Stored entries
###
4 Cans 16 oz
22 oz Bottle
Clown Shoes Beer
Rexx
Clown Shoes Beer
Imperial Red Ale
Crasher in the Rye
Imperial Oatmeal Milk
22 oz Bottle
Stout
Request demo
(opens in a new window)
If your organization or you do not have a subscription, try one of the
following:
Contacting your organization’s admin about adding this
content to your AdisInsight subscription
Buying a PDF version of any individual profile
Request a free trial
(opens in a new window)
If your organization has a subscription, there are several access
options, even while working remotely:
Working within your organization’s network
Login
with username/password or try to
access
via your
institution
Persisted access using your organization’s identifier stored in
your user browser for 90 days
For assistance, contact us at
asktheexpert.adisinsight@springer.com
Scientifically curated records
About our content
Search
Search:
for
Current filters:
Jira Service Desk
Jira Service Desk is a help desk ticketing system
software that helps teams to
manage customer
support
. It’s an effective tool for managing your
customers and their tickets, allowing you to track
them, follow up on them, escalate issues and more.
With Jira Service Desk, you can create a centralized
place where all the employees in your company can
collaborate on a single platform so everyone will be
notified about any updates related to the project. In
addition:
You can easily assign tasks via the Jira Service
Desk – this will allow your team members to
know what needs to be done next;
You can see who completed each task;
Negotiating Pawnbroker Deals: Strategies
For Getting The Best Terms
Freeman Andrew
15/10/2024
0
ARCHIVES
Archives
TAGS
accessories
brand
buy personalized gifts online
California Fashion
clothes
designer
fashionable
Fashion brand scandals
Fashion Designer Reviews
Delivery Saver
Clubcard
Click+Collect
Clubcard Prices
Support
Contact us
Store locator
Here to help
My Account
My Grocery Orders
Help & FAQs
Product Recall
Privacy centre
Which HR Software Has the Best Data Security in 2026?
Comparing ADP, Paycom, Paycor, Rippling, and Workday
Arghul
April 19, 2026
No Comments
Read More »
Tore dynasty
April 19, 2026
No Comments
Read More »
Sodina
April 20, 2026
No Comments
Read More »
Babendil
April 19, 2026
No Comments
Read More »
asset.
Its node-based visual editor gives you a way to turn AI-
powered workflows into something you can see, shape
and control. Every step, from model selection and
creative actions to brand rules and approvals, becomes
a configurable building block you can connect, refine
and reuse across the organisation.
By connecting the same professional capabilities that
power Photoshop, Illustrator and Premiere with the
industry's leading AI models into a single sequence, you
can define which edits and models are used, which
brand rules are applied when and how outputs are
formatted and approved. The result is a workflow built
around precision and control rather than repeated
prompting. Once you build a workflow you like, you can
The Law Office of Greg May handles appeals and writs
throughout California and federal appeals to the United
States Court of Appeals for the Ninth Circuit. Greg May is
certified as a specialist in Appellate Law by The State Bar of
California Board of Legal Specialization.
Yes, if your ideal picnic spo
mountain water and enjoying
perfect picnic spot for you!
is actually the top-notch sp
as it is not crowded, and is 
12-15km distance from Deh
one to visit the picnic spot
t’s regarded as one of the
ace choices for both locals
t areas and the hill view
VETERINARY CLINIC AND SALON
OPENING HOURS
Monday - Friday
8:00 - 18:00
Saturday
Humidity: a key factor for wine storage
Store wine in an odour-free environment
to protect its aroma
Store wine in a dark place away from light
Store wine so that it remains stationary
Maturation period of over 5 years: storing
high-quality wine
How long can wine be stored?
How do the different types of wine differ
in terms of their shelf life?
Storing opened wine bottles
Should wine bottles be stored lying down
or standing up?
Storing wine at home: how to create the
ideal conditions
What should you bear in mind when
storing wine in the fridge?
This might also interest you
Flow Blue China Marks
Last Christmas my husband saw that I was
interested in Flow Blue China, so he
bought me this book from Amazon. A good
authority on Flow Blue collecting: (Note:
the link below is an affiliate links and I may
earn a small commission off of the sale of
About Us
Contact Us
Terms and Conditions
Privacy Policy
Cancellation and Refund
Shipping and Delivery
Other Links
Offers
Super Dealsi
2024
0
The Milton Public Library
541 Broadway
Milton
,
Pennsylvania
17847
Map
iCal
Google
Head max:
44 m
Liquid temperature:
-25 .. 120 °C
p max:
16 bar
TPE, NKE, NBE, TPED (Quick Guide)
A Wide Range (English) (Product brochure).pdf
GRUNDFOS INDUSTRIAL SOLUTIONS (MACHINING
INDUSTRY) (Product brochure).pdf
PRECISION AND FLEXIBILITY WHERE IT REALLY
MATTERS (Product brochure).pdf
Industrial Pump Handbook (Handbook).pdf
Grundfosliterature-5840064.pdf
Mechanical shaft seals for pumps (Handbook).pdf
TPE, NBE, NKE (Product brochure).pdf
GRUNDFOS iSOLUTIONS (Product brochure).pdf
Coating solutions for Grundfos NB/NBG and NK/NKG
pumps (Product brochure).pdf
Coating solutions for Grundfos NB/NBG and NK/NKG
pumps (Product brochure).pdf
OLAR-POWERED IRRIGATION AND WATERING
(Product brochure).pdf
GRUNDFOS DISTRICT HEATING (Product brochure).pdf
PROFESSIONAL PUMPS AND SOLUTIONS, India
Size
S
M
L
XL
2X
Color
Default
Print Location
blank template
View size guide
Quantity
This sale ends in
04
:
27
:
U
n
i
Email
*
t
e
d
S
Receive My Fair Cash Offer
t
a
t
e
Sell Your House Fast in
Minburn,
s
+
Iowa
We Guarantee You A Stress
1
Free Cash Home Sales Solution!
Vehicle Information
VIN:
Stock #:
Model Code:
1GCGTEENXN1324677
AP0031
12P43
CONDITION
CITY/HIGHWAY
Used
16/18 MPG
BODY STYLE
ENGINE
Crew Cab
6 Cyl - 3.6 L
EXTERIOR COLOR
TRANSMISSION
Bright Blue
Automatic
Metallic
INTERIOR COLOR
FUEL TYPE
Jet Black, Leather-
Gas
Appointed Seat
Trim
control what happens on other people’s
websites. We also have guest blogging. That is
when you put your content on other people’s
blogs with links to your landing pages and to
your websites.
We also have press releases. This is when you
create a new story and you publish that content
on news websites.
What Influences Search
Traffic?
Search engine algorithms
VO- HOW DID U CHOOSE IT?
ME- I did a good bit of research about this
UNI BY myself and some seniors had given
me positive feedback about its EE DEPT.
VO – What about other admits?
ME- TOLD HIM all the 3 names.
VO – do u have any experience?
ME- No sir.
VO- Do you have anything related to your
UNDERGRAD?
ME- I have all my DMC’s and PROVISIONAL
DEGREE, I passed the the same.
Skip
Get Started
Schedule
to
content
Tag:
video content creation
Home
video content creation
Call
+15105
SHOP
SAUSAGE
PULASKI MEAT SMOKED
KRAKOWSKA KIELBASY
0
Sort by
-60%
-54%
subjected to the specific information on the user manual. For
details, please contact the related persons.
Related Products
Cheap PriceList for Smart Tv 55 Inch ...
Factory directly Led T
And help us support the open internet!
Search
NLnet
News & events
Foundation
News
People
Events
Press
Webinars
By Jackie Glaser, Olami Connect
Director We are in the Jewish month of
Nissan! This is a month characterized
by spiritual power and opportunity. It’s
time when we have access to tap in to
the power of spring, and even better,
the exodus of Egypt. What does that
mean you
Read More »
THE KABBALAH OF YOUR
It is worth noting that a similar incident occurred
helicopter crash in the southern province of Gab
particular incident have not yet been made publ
###
- Your task -
Among the entries above, find the line with "buy personalized gifts online" and the line with "California Board of Legal Specialization."; give again exactly these two lines and all lines between them.

- Answer to the problem -
buy personalized gifts online
California Fashion
clothes
designer
fashionable
Fashion brand scandals
Fashion Designer Reviews
Delivery Saver
Clubcard
Click+Collect
Clubcard Prices
Support
Contact us
Store locator
Here to help
My Account
My Grocery Orders
Help & FAQs
Product Recall
Privacy centre
Which HR Software Has the Best Data Security in 2026?
Comparing ADP, Paycom, Paycor, Rippling, and Workday
Arghul
April 19, 2026
No Comments
Read More »
Tore dynasty
April 19, 2026
No Comments
Read More »
Sodina
April 20, 2026
No Comments
Read More »
Babendil
April 19, 2026
No Comments
Read More »
asset.
Its node-based visual editor gives you a way to turn AI-
powered workflows into something you can see, shape
and control. Every step, from model selection and
creative actions to brand rules and approvals, becomes
a configurable building block you can connect, refine
and reuse across the organisation.
By connecting the same professional capabilities that
power Photoshop, Illustrator and Premiere with the
industry's leading AI models into a single sequence, you
can define which edits and models are used, which
brand rules are applied when and how outputs are
formatted and approved. The result is a workflow built
around precision and control rather than repeated
prompting. Once you build a workflow you like, you can
The Law Office of Greg May handles appeals and writs
throughout California and federal appeals to the United
States Court of Appeals for the Ninth Circuit. Greg May is
certified as a specialist in Appellate Law by The State Bar of
California Board of Legal Specialization.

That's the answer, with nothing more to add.